Thursday, May 23, 2013

Mathematical Theorems

Let’s play a game. Suppose you start with the following string:


And you can transform this string according to four rules:

  1. You can append an U to the end of every string that ends with an I;
  2. Ever substring of the form Mx (where x is any other substring) can be replaced by Mxx;
  3. Every instance of III can be replaced with an U;
  4. Every instance of UU can be erased from the string.

So, for instance, the following transformations are valid:

MI → MII (Rule 2)

MII → MIIII (Rule 2)


MIIIIU → MIUU (Rule 3)

MIUU → MI (Rule 4)

You can, as you see, apply the rules in any order to transform your string. Now the question is: “Starting with the string MI and using only those four rules, is it possible to arrive at the string MU?”


Mathematically speaking, this game is a simple case of the derivation of a mathematical theorem. A mathematical theorem is nothing more than something that has been shown to be true. In this game, each string you can produce starting with MI and applying the rule is a theorem in and of itself.

Generally, in any mathematical systems you start with a set of axioms. In the case of the previous game, the only axiom is MI and the rules. The axioms are theorems that are fundamental, or independent. They are assumed to be true before we can start speaking about the mathematical system we want. They are the board of the game. So, for instance, when I was talking about the Peano Axioms, they were the basic theorems that define the Natural Numbers. Without them, we’re not talking about numbers at all.

So the axioms are the stuff that tells you what you’re talking about in the first place. They’re absolutely necessary, in that they’re fundamental. It’s like saying to a friend, “Well, it’s delicious, and red, and I love it!” How on earth are they going to know you’re talking about apples if you don’t tell them? You could be a vampire. You need the axioms to explain what you’re talking about.

Then, you need a set of rules to operate on your axioms. It’s impossible to operate on axioms alone unless some of them are also rules. For instance, in the Peano Axioms we have the Successorship Operation, which is a rule you apply on a Natural Number to get another one (and this rule is defined by the axioms that contain it). And you invent other rules, like repeated succession (which is simply addition) based on many applications of the rules and theorems you know.

Let’s get back to the MU-Puzzle above. Suppose I use numbers to represent the number of Is in a given theorem. So, for instance, the theorem M3U is the same as MIIIU. Then repeated applications of the above four rules gives me a new rule, that’s not independent from them but can be used as a heuristic: for any number n > 3, MnU → M(n-3)U.

Let’s give a practical example, again with the Natural Numbers. Peano Axiom 7 states that if S(m) = S(n) then m = n. Since we know that addition is just repeated succession, we can prove the heuristic rule that for all Natural k, m + k = n + k. That’s just applying Axiom 7 (which is in fact also Rule) k times.

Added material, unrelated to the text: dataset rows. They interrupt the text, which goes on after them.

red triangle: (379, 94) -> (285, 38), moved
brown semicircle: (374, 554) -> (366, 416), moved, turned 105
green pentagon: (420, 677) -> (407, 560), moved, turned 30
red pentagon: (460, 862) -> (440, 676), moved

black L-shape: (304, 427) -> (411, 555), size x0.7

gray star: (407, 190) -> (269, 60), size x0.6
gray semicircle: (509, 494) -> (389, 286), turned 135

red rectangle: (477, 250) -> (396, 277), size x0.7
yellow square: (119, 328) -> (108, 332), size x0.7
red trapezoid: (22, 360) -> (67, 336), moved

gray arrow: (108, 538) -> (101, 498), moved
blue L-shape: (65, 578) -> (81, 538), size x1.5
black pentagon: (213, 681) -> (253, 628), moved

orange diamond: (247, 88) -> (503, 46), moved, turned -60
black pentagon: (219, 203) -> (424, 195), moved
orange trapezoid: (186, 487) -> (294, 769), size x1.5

Based on this intuitive understanding above, then, we can talk about what it means to prove a theorem:

A theorem T is provable within a mathematical system if and only if you can arrive at T starting from some theorem A by applying any number of rules and other theorems known to be true sequentially on A.

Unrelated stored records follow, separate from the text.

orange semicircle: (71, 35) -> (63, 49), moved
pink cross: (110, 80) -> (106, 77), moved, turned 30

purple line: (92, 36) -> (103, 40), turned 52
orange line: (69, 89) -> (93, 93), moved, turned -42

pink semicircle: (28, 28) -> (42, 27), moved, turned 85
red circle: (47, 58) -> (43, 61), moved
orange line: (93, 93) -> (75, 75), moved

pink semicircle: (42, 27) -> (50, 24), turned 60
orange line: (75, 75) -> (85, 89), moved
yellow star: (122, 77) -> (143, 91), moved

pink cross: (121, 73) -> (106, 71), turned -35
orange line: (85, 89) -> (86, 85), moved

Once you prove a theorem, you can use it to prove other theorems. And you see, this agrees with the definition I gave when talking about Mathematical Proofs: a mathematical proof is a set of steps which are known to produce true things from other true things applied sequentially on a statement known to be true.

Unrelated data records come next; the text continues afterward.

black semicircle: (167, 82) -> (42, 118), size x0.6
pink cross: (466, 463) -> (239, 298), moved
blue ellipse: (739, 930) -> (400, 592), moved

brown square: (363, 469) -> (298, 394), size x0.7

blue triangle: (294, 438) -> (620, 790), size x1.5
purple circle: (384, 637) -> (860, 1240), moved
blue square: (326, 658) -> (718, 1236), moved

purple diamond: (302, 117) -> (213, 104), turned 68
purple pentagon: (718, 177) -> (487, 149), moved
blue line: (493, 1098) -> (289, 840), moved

I have given many examples of this. For instance, when talking about Addition and its properties, I used the Peano Axioms and the rule I defined when talking about Addition itself to prove those properties. And with that, I proved rather trivial things, like that m + n = n + m. And yet, now that I proved it, I can use it to prove other things, like I did with Multiplication.

A mathematical theorem is a statement that’s known to be true. It can be used to prove other statements. So mathematical proofs, even the most complicated ones, are in fact just the result of the repeated application of the known theorems.


Based on this intuitive and technical understanding of what a theorem is, I’m going to just show an interesting theorem that’s easily proved: there is an infinite number of prime numbers.

Now, primes have all sorts of really neat properties of which I’m going to speak at some point. But I want to prove that there is an infinite number of primes. I will use a method of proof called proof by contradiction: I’ll assume something is true (i.e. postulate an axiom that I don’t know yet is true) and then I’m going to apply the theorems and rules I know on it. If I arrive at a conclusion I know to be false, then that means the axiom must be false (because applying theorems and rules on true axioms always yields new theorems). We call these tentative axioms hypotheses.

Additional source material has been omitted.